Espaço: a fronteira final. Estas são as viagens da nave estelar Enterprise. Em sua missão de cinco anos: para explorar novos mundos; para pesquisar novas vidas e novas civilizações; para audaciosamente ir onde nenhum homem jamais esteve.
Introdução#
Quando eu era criança, graças à influência do meu pai, me acostumei a ouvir essas palavras quase todos os dias. Suspeito que a paixão dele por Star Trek tenha tido um papel enorme na minha decisão de seguir a carreira de engenharia de software. (Para quem não conhece Star Trek, essa introdução passava no início de cada episódio da série clássica).
Star Trek sempre esteve à frente de seu tempo. Mostrou o primeiro beijo interracial da televisão americana, em uma época em que uma cena dessas causava imensa controvérsia. Também retratou inúmeras tecnologias “futuristas” que hoje são rotineiras, como smartphones e videoconferências.
Uma coisa realmente marcante é a forma como os engenheiros da série interagem com os computadores. Embora a gente veja teclados e botões sendo pressionados de vez em quando, muitos dos comandos são dados por voz, em linguagem natural. Alguns dos comandos são icônicos — como quando pedem ao computador para executar um “procedimento de diagnóstico de nível 1”, algo que aconteceu tantas vezes que praticamente virou uma piada entre os fãs mais apaixonados.
Avançando mais de 30 anos no tempo, aqui estamos nós na Era da IA, uma transformação tecnológica que promete ser maior do que a própria internet. Muita gente tem receio de como a IA pode impactar seus empregos (escrevi sobre isso na semana passada), mas crescer assistindo Star Trek me ajudou a enxergar com mais clareza como o papel da pessoa engenheira vai mudar nos próximos anos. Em vez de comandar a máquina exclusivamente por texto, instruindo cada detalhe passo a passo por meio de linhas de código e compiladores, muito em breve vamos conversar e fazer brainstorming diretamente com nossos computadores.
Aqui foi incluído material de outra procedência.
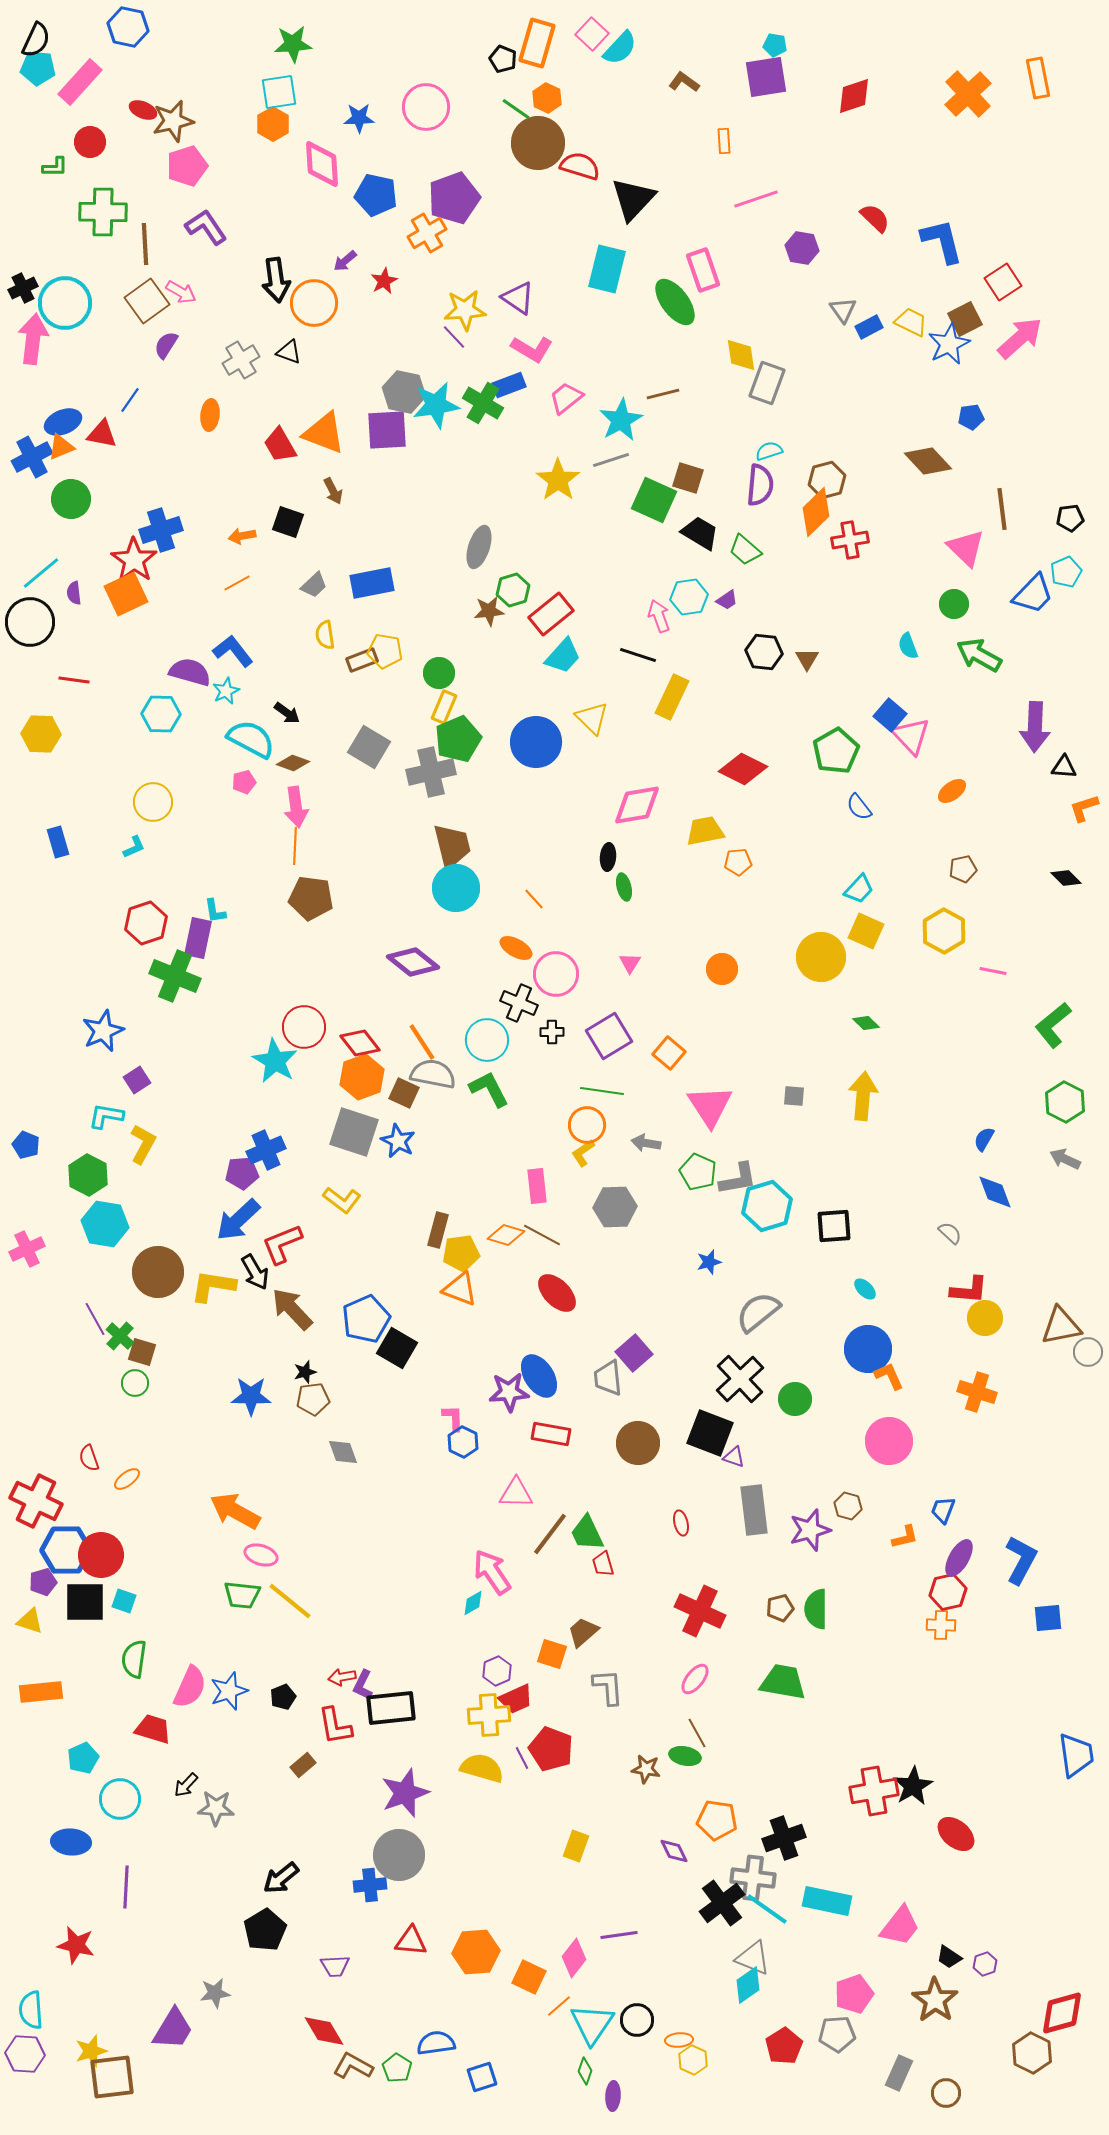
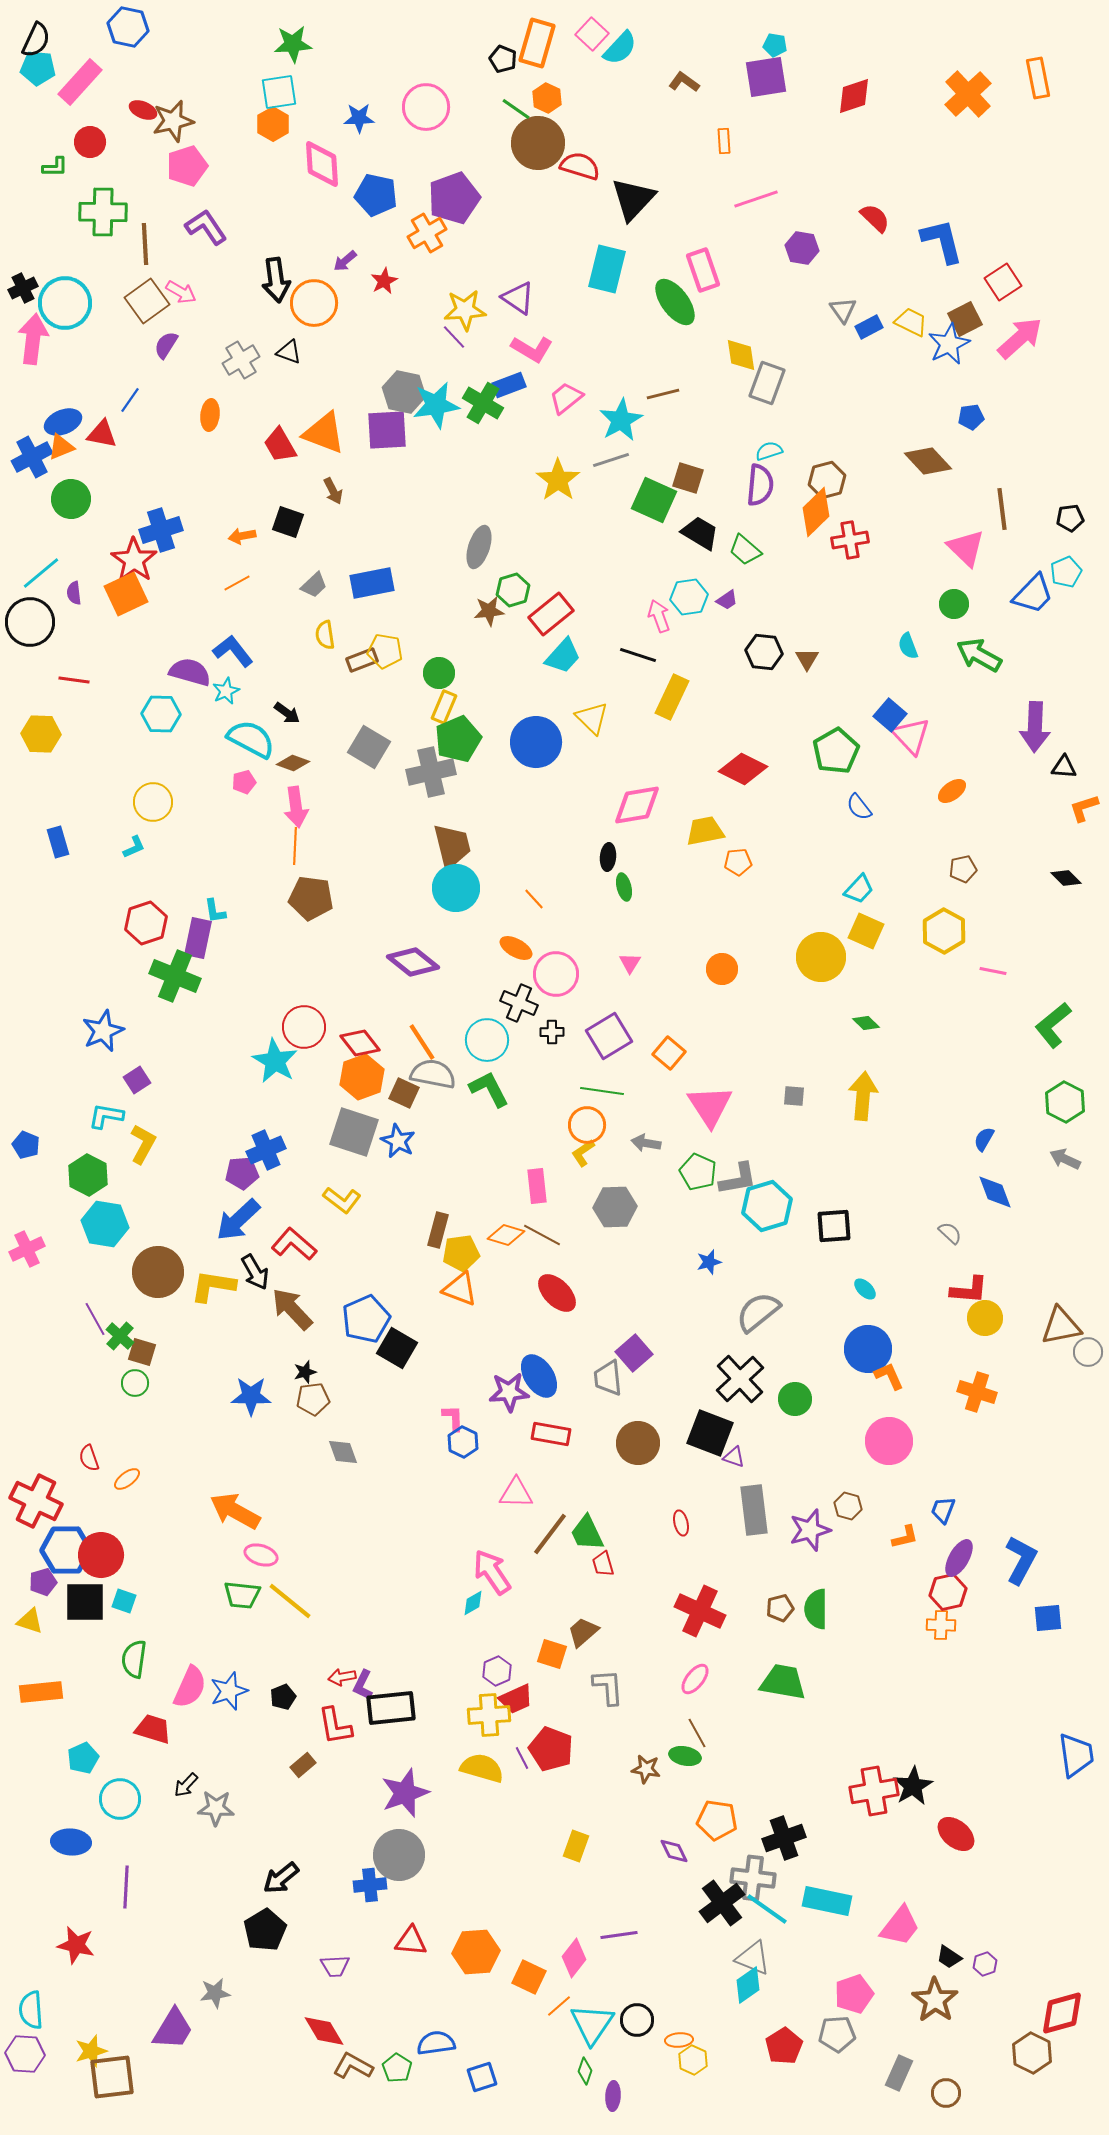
red L-shape at (282, 1244): moved 12 px right; rotated 63 degrees clockwise
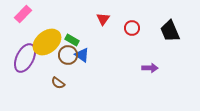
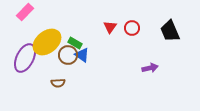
pink rectangle: moved 2 px right, 2 px up
red triangle: moved 7 px right, 8 px down
green rectangle: moved 3 px right, 3 px down
purple arrow: rotated 14 degrees counterclockwise
brown semicircle: rotated 40 degrees counterclockwise
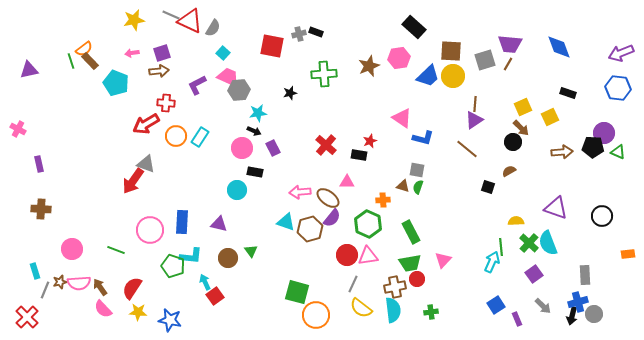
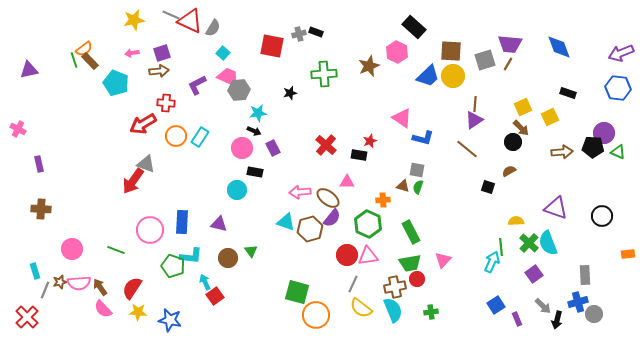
pink hexagon at (399, 58): moved 2 px left, 6 px up; rotated 25 degrees counterclockwise
green line at (71, 61): moved 3 px right, 1 px up
red arrow at (146, 124): moved 3 px left
cyan semicircle at (393, 310): rotated 15 degrees counterclockwise
black arrow at (572, 316): moved 15 px left, 4 px down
Para ajudar a visualizar esse conceito na prática, vamos usar a tecnologia disponível hoje para criar um agente simples que nos permite interagir com a nossa própria máquina usando linguagem natural.
O que você vai precisar para este tutorial#
Para o desenvolvimento, usaremos Python em um Jupyter Notebook, o que facilita bastante a experimentação. As principais ferramentas e bibliotecas que utilizaremos são:
- Vertex AI Agent Engine
- Osquery com bindings em Python
- Jupyter Notebook [opcional] (estou usando a extensão do Jupyter para VSCode)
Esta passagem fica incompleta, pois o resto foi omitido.